Here's one: Young people believe that when the government gives more money and benefits to more people, it helps them. This is naive. As you get older and wiser, you realize that when people are given anything without having to earn it (unless they are physically or mentally incapable of earning anything), they become ungrateful and lazy. They also become less happy. Every study shows that people who earn money are far happier than people who win many millions of dollars in a lottery. Happiness is earned, not given.

Here's another: Young people are far more likely to believe that world peace is achieved when nations lay down their arms and talk through their differences. But this has never been the case. Of course, good nations stay peaceful when they talk to other good nations. Bad nations — that is, nations ruled by evil men — are never dissuaded from making war by talk. They are dissuaded only by good nations having more arms than they do.

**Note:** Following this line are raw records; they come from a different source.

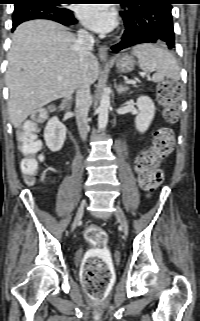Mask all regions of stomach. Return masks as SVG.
<instances>
[{"label":"stomach","instance_id":"stomach-1","mask_svg":"<svg viewBox=\"0 0 200 321\" xmlns=\"http://www.w3.org/2000/svg\"><path fill=\"white\" fill-rule=\"evenodd\" d=\"M116 68L121 73H130L134 70L136 60L128 54L118 55L115 59Z\"/></svg>","mask_w":200,"mask_h":321}]
</instances>
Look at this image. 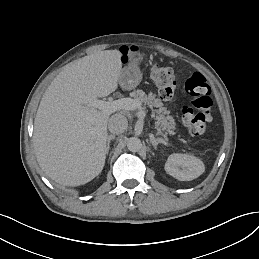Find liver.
I'll return each mask as SVG.
<instances>
[{
  "label": "liver",
  "instance_id": "1",
  "mask_svg": "<svg viewBox=\"0 0 259 259\" xmlns=\"http://www.w3.org/2000/svg\"><path fill=\"white\" fill-rule=\"evenodd\" d=\"M121 53L105 50L66 65L49 85L34 120L33 150L41 169L57 183L78 186L101 173L110 116L82 108L118 89Z\"/></svg>",
  "mask_w": 259,
  "mask_h": 259
}]
</instances>
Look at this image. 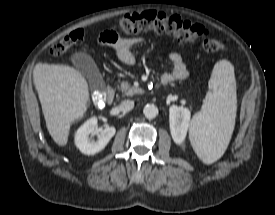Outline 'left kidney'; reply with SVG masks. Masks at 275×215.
<instances>
[{
  "label": "left kidney",
  "mask_w": 275,
  "mask_h": 215,
  "mask_svg": "<svg viewBox=\"0 0 275 215\" xmlns=\"http://www.w3.org/2000/svg\"><path fill=\"white\" fill-rule=\"evenodd\" d=\"M191 113L184 107L173 105L169 109V124L172 138L176 144H181L187 135Z\"/></svg>",
  "instance_id": "1"
}]
</instances>
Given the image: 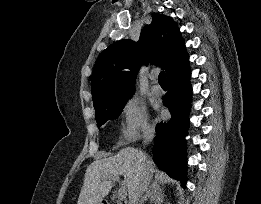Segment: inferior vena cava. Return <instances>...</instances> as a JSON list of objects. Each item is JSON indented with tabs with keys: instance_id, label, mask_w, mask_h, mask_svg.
Segmentation results:
<instances>
[{
	"instance_id": "inferior-vena-cava-1",
	"label": "inferior vena cava",
	"mask_w": 261,
	"mask_h": 204,
	"mask_svg": "<svg viewBox=\"0 0 261 204\" xmlns=\"http://www.w3.org/2000/svg\"><path fill=\"white\" fill-rule=\"evenodd\" d=\"M154 138V130L149 129L145 134H144V144H148L151 142ZM148 181H149V169L146 166L145 172H144V177L141 180L140 185L137 186V188L134 190V192L131 194V197L129 198L130 202L129 204H138V200L142 193L147 189L148 187Z\"/></svg>"
}]
</instances>
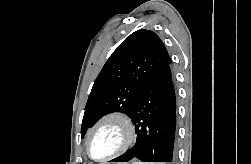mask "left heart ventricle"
Instances as JSON below:
<instances>
[{
  "mask_svg": "<svg viewBox=\"0 0 251 164\" xmlns=\"http://www.w3.org/2000/svg\"><path fill=\"white\" fill-rule=\"evenodd\" d=\"M123 138L120 127L112 122L98 128L90 140V152L95 158H102L119 148Z\"/></svg>",
  "mask_w": 251,
  "mask_h": 164,
  "instance_id": "1",
  "label": "left heart ventricle"
}]
</instances>
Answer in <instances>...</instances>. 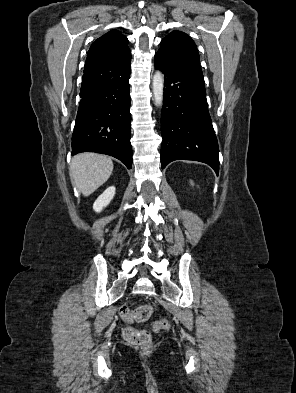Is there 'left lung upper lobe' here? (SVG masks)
<instances>
[{
	"label": "left lung upper lobe",
	"instance_id": "5c2ea615",
	"mask_svg": "<svg viewBox=\"0 0 296 393\" xmlns=\"http://www.w3.org/2000/svg\"><path fill=\"white\" fill-rule=\"evenodd\" d=\"M156 54L170 62L200 66V57L195 43L181 31H172L167 35L161 41V47Z\"/></svg>",
	"mask_w": 296,
	"mask_h": 393
}]
</instances>
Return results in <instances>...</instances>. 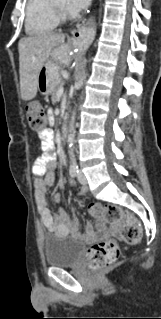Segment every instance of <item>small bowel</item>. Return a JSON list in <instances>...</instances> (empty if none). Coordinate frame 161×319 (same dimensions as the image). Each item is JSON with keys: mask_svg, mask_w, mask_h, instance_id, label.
Instances as JSON below:
<instances>
[{"mask_svg": "<svg viewBox=\"0 0 161 319\" xmlns=\"http://www.w3.org/2000/svg\"><path fill=\"white\" fill-rule=\"evenodd\" d=\"M49 120L52 122L51 115L49 116ZM37 136L40 140L42 154L35 159L32 165V172L36 176L34 181L35 201L41 221L49 231H56L59 234H78L80 231V223L79 221H72L70 215L62 207L61 194L56 193L53 196L54 202L58 205L56 214L51 213L47 202L48 190L54 185L56 178L54 132L48 129L44 132H38ZM46 143H51L54 147L52 149H48L46 147ZM65 183L72 185V181L70 180H66ZM85 192L86 189L81 188L80 194H84ZM97 227L102 232L101 236L118 234L119 232L118 225H111L107 228V224L104 220H99L97 222ZM85 234L89 239H93L95 237V230L91 224L86 225Z\"/></svg>", "mask_w": 161, "mask_h": 319, "instance_id": "obj_1", "label": "small bowel"}]
</instances>
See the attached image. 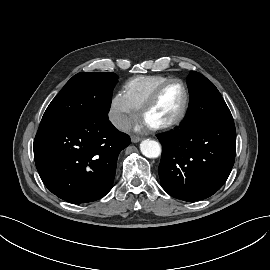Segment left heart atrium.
I'll use <instances>...</instances> for the list:
<instances>
[{
    "label": "left heart atrium",
    "instance_id": "left-heart-atrium-1",
    "mask_svg": "<svg viewBox=\"0 0 270 270\" xmlns=\"http://www.w3.org/2000/svg\"><path fill=\"white\" fill-rule=\"evenodd\" d=\"M148 124L146 122H140L137 126H136V129H142L144 127H147Z\"/></svg>",
    "mask_w": 270,
    "mask_h": 270
}]
</instances>
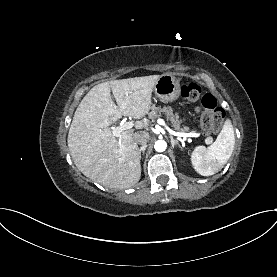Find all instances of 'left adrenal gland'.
<instances>
[{
  "label": "left adrenal gland",
  "mask_w": 277,
  "mask_h": 277,
  "mask_svg": "<svg viewBox=\"0 0 277 277\" xmlns=\"http://www.w3.org/2000/svg\"><path fill=\"white\" fill-rule=\"evenodd\" d=\"M170 139H171L172 148H174L175 146H178L181 150H183V148L180 146L177 140H175L172 136H170Z\"/></svg>",
  "instance_id": "a2214340"
}]
</instances>
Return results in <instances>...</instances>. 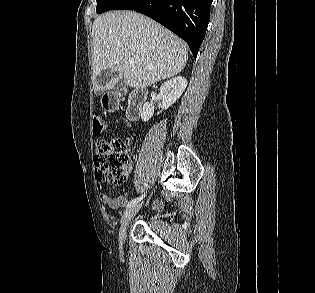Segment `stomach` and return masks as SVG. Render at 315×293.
Listing matches in <instances>:
<instances>
[{
    "instance_id": "obj_1",
    "label": "stomach",
    "mask_w": 315,
    "mask_h": 293,
    "mask_svg": "<svg viewBox=\"0 0 315 293\" xmlns=\"http://www.w3.org/2000/svg\"><path fill=\"white\" fill-rule=\"evenodd\" d=\"M121 97L117 92H104L101 99V106L104 110H118Z\"/></svg>"
}]
</instances>
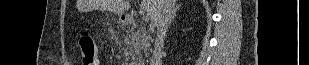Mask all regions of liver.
<instances>
[{"instance_id":"obj_1","label":"liver","mask_w":309,"mask_h":65,"mask_svg":"<svg viewBox=\"0 0 309 65\" xmlns=\"http://www.w3.org/2000/svg\"><path fill=\"white\" fill-rule=\"evenodd\" d=\"M176 0H141L140 8L147 12L153 25L156 23L165 9L166 5L174 7ZM78 7L82 11L100 9L114 12L121 16L129 10L131 5L129 0H81Z\"/></svg>"}]
</instances>
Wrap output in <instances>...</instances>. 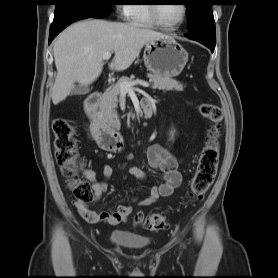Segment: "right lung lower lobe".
I'll return each instance as SVG.
<instances>
[{"label": "right lung lower lobe", "mask_w": 278, "mask_h": 278, "mask_svg": "<svg viewBox=\"0 0 278 278\" xmlns=\"http://www.w3.org/2000/svg\"><path fill=\"white\" fill-rule=\"evenodd\" d=\"M89 17L90 16H83V15L72 16V17H68V18L62 20L61 22H59L56 25H51L49 43H51V41L58 35L59 32H61L63 29H65L71 23L76 22L81 19H86Z\"/></svg>", "instance_id": "right-lung-lower-lobe-1"}]
</instances>
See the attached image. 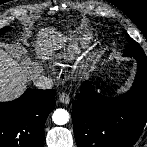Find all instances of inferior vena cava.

That is why the Marine Corps has done so much more for world peace than the Peace Corps.

If you want to vote Democrat, don't do so because that is the party that cares more for the poor and the hungry. We older conservatives (and young ones, too) care just as much for the poor. But after living a life of seeing the naive only make things worse for the poor, we are no longer seduced by caring rhetoric. We are seduced by policies based on the awesome American value of individual initiative combined with liberty to create and retain wealth. It's now called conservatism.

And, finally, you should know this: the "idealists" that many of you find appealing are the ones leaving you with a national debt that will render it very difficult for you to attain the material quality of life that these people have had.

The next time President Obama goes to a college to get your vote by promising you more and more benefits, ask him where the money will come from. And when he says "higher taxes on the wealthy," know that this is exactly what they tried in Europe, a continent ruined by such "idealism."